Delhi Gives Modi His First Big Jolt

Just nine months after the BJP’s sweeping Lok Sabha victory under Modi’s stewardship, Delhi has handed out the BJP a crushing defeat in the elections to the Delhi Assembly. In May 2014, the BJP had bagged all the 7 LS seats in Delhi with a lead in 60 of the 70 Assembly segments. In February 2015, the outcome stands spectacularly reversed with the BJP reduced to just three seats and the AAP securing way above half of the polled vote and an astounding seat tally exceeding even the 95% mark.

The Delhi verdict stands out for its unprecedented intensity and sharp clarity. To be sure, the verdict must be seen primarily in the specific context of Delhi where the AAP had struck a popular chord with its brief stint of 49 days before Arvind Kejriwal had dramatically resigned. This time round, Delhi has voted overwhelmingly to give AAP the strongest possible mandate and the fullest opportunity to translate its promises into reality. The urban poor and every deprived neighbourhood of Delhi voted overwhelmingly for the AAP as did large sections of Delhi’s middle class voters.

The BJP must have sensed it coming and so it pressed all it had into service. Modi led the campaign from the front with all the might of his government; Amit Shah applied all his vote-gathering acumen while the RSS brought its fabled organizational network into play. But this was one election in which almost every move of the BJP backfired and contributed to this spectacular electoral rout of the party. And having made it into a huge prestige battle for the Modi government and personally for the Modi cult, there is no way the BJP can now trivialize the defeat and attribute it to some local factors.

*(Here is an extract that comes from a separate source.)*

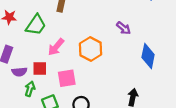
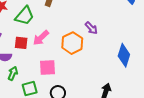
purple arrow: (124, 28) -> (91, 28), moved
red square: (40, 68) -> (21, 43), moved

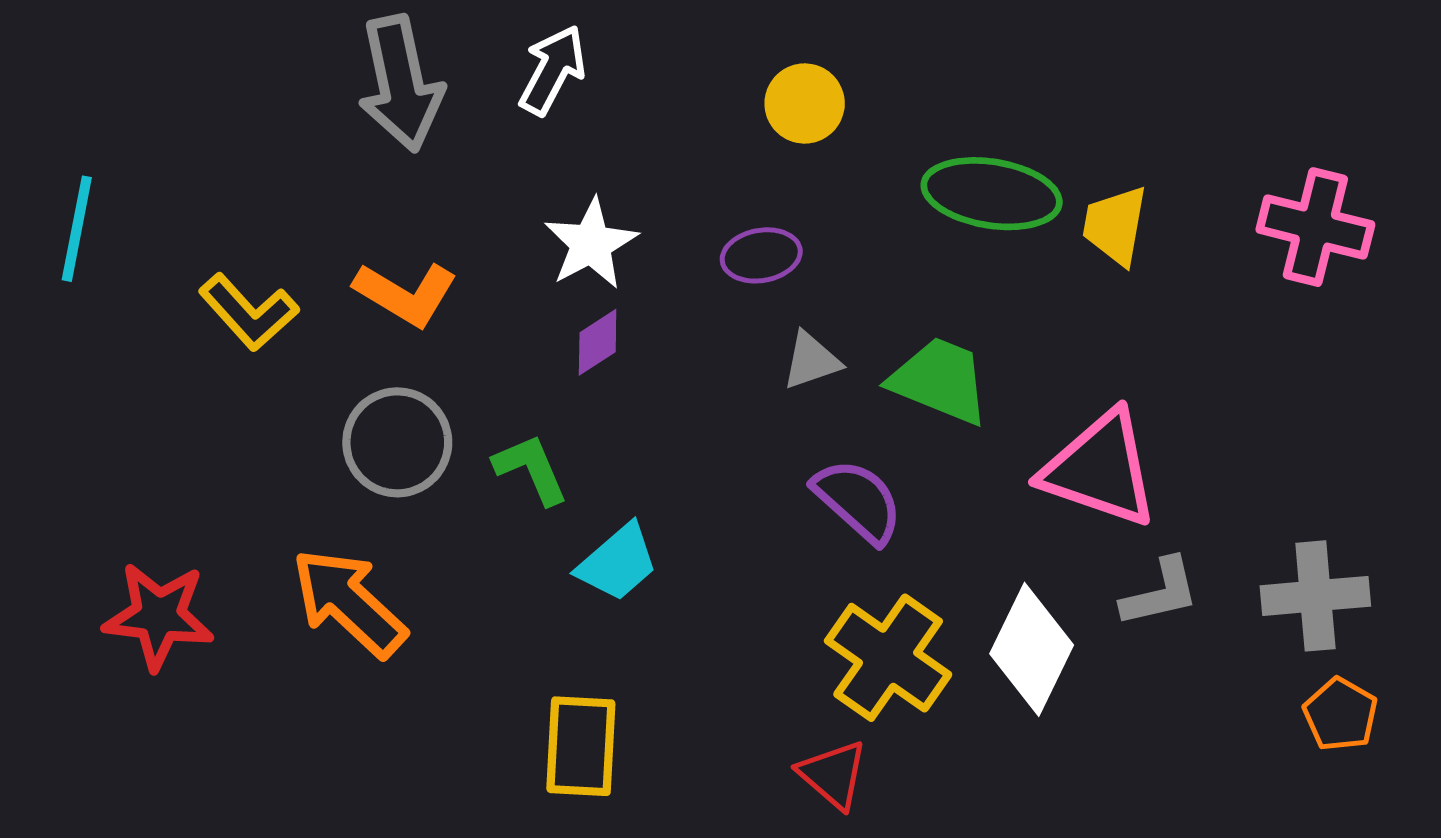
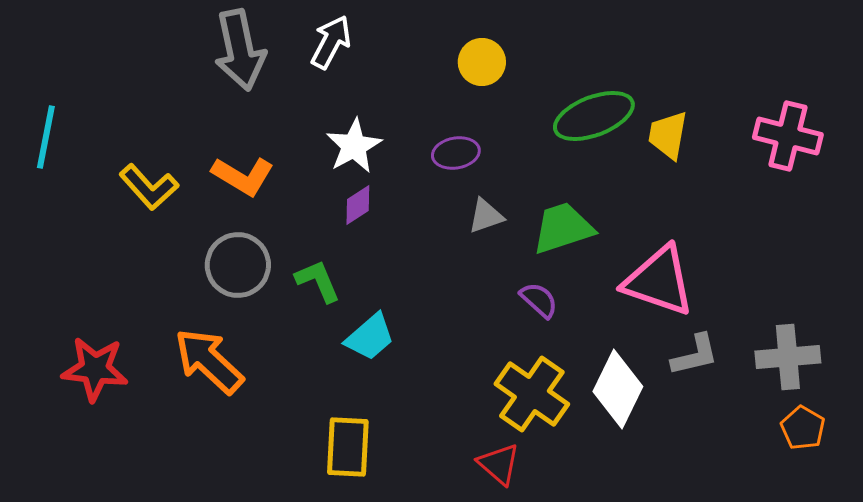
green ellipse: (992, 194) -> (594, 116), turned -30
green trapezoid: (940, 381) -> (563, 228), turned -40
purple semicircle: (858, 501) -> (539, 300), moved, size x0.7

Two unmistakable messages emanating from the Delhi elections will keep resonating beyond the borders of Delhi in the coming days. The assertion of the urban poor and working people and young people of Delhi is a reassuring phenomenon in the ongoing battle against corporate plunder and mass deprivation and denial of rights. Instead of talking about migration of voters from this or that party to AAP, one must recognize and respect this decisive assertion of the people. The second feature that stands out is a distinct rebuff against the communal agenda unleashed by the BJP and the growing authoritarian overtones of the Modi regime.

There is also a deeper message about the AAP model of politics. The BJP had sought to discredit and target the AAP as a party which advocated and practiced anarchy. The emphatic victory of the AAP clearly shows that the people of Delhi did not think so. The people were clearly upset and angry with the ill-advised resignation of Arvind Kejriwal, but the AAP attempt at charting a new course combining governance and agitation and shedding trappings of ‘VIP culture of the political establishment’ has the backing of the people as long as the AAP stays true to its basic promises.

The political evolution of the AAP will continue to evoke interest and attention beyond Delhi. Buoyed by its tremendous initial success in its debut elections to the Delhi Assembly in December 2013, the AAP had tried to spread its net far and wide in the 2014 LS elections with Kejriwal himself taking on Modi in Varanasi. Kejriwal came back apologizing for his resignation and the AAP adopted almost an exclusively Delhi-centric approach, concentrating all its resources and energy in Delhi. It now remains to be seen how the AAP combines its role as the ruling party in Delhi and its attempt at expanding its political presence and role on the national plane.

The post-poll analysis of the Delhi vote makes it abundantly clear that the biggest proportion of AAP votes came from Delhi’s urban poor and deprived areas and from dalits and Muslims who traditionally voted for the Congress. Some observers and activists naturally feel tempted to see the rise of the AAP as a sign of ‘class war’, but it must be remembered that AAP describes its own politics as ‘class politics without class struggle’ and the economic vision outlined by Kejriwal fully endorses the free market thrust of neo-liberalism while disapproving of the corruption it invariably engenders.

Regardless of how the AAP evolves as a political formation, the Delhi verdict will definitely inspire the people across the country in their ongoing battle against the corporate-communal offensive spearheaded by the Narendra Modi regime. If all the 2014 elections had gone the BJP way, 2015 has begun on a different note. It is now time for the voices of resistance and change to resonate louder and clearer across the length and breadth of India.